The application of High-Resolution Melting (HRM) analysis provides an added layer of reliability. Unlike conventional melting curve analysis, HRM is sensitive enough to detect single-nucleotide polymorphisms (SNPs) and subtle variations in amplicon composition. This ensures that the N3 primer set remains robust across different Sprague-Dawley colonies, where minor genetic drift may occur ( Tong & Giffard, 2012).

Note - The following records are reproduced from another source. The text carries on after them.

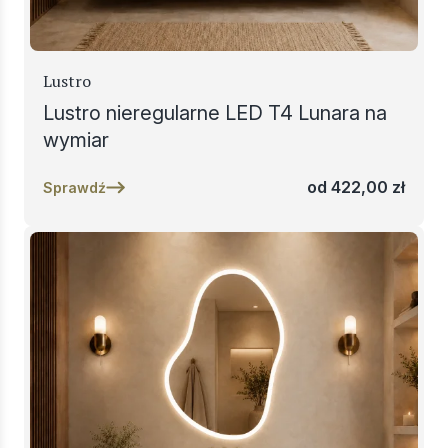
Lustro
Lustro nieregularne LED T4 Lunara na
wymiar
od
422,00
zł
Sprawdź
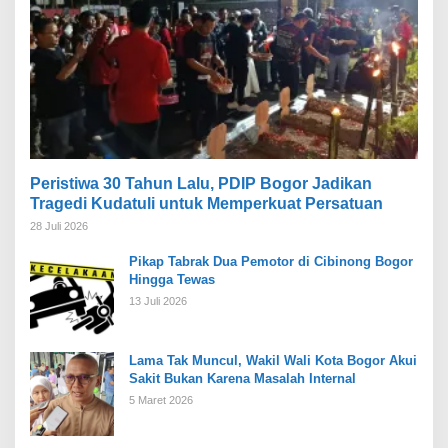
Peristiwa 30 Tahun Lalu, PDIP Bogor Jadikan
Tragedi Kudatuli untuk Memperkuat Persatuan
28 Juli 2026
Pikap Tabrak Dua Pemotor di Cibinong Bogor
Hingga Tewas
13 Juli 2026
Lama Tak Muncul, Wakil Wali Kota Bogor Akui
Sakit Bukan Karena Masalah Internal
5 Maret 2026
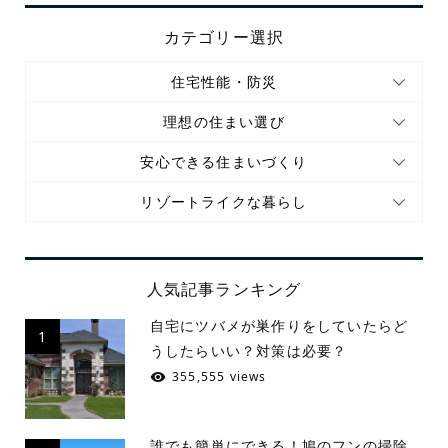
カテゴリー選択
住宅性能・防災
理想の住まい選び
安心できる住まいづくり
リゾートライクな暮らし
人気記事ランキング
自宅にツバメが巣作りをしていたらど
1
うしたらいい？対策は必要？
355,555 views
誰でも簡単にできる！鳩のフンの掃除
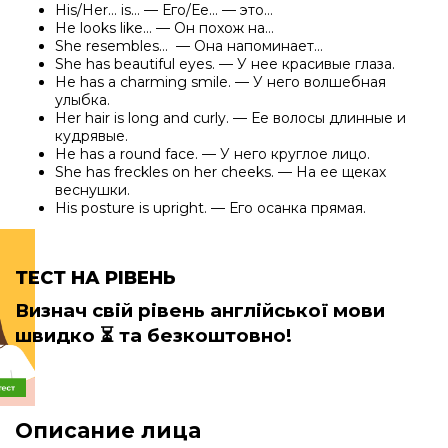
His/Her… is… — Его/Ее… — это…
He looks like… — Он похож на…
She resembles… — Она напоминает…
She has beautiful eyes. — У нее красивые глаза.
He has a charming smile. — У него волшебная
улыбка.
Her hair is long and curly. — Ее волосы длинные и
кудрявые.
He has a round face. — У него круглое лицо.
She has freckles on her cheeks. — На ее щеках
веснушки.
His posture is upright. — Его осанка прямая.
ТЕСТ НА РІВЕНЬ
Визнач свій рівень англійської мови
швидко
⏳ та безкоштовно!
Описание лица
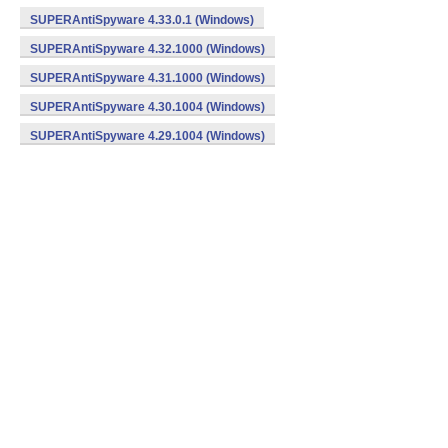
SUPERAntiSpyware 4.33.0.1 (Windows)
SUPERAntiSpyware 4.32.1000 (Windows)
SUPERAntiSpyware 4.31.1000 (Windows)
SUPERAntiSpyware 4.30.1004 (Windows)
SUPERAntiSpyware 4.29.1004 (Windows)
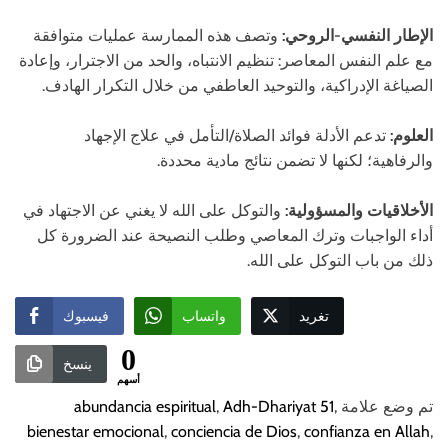
الإطار النفسي-الروحي:
وتصف هذه الممارسة عمليات متوافقة
مع علم النفس المعاصر: تنظيم الانتباه، والحد من الاجترار، وإعادة
الصياغة الإدراكية، والتوحيد العاطفي من خلال التكرار الهادف.
العلوم:
تدعم الأدلة فوائد الصلاة/التأمل في علاج الإجهاد
والرفاهية؛ لكنها لا تضمن نتائج مادية محددة.
الأخلاقيات والمسؤولية:
والتوكل على الله لا يغني عن الاجتهاد في
أداء الواجبات وترك المعاصي وطلب النصيحة عند الضرورة كل
ذلك من باب التوكل على الله.
تغريد
واتساب
فيسبوك
0
ينسخ
أسهم
تم وضع علامة
,
Adh-Dhariyat 51
,
abundancia espiritual
bienestar emocional
,
conciencia de Dios
,
confianza en Allah
,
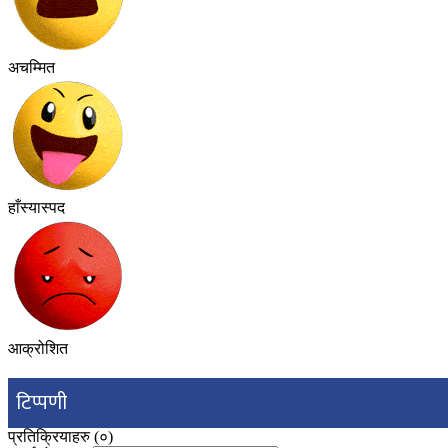
अचम्मित
हाँस्यास्पद
आक्रोशित
टिप्पणी
प्रतिक्रियाहरु (
०
)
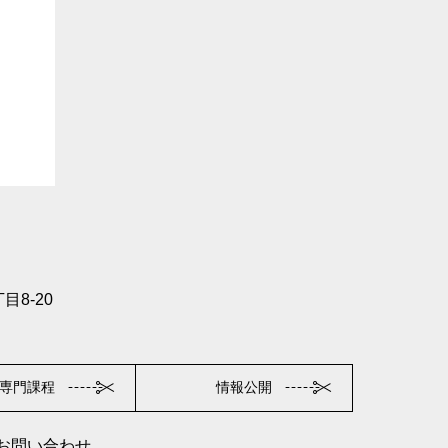
目8-20
専門課程
情報公開
お問い合わせ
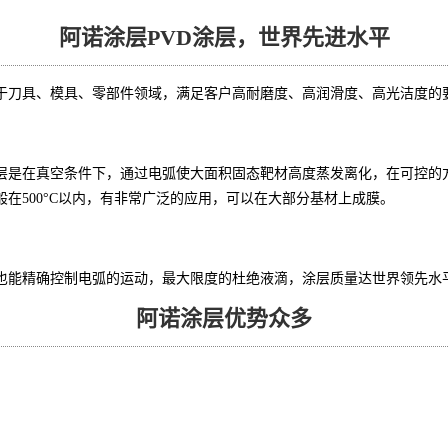
阿诺涂层PVD涂层，世界先进水平
用于刀具、模具、零部件领域，满足客户高耐磨度、高润滑度、高光洁度的
D涂层是在真空条件下，通过电弧使大面积固态靶材高度蒸发离化，在可控的方
在500°C以内，有非常广泛的应用，可以在大部分基材上成膜。
下也能精确控制电弧的运动，最大限度的杜绝液滴，涂层质量达世界领先水
阿诺涂层优势众多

While mRNA quantification is a powerful tool for gene expression profiling, it is important to note that eNOS activity is also heavily regulated by post-translational modifications, such as phosphorylation at Ser1177. Therefore, while the N3 primer set offers a validated framework for transcriptomic analysis, future studies should complement these findings with Western Blotting for protein quantification and Griess assays for measuring total nitrate/nitrite levels to provide a holistic view of endothelial function ( Defeudis et al., 2021).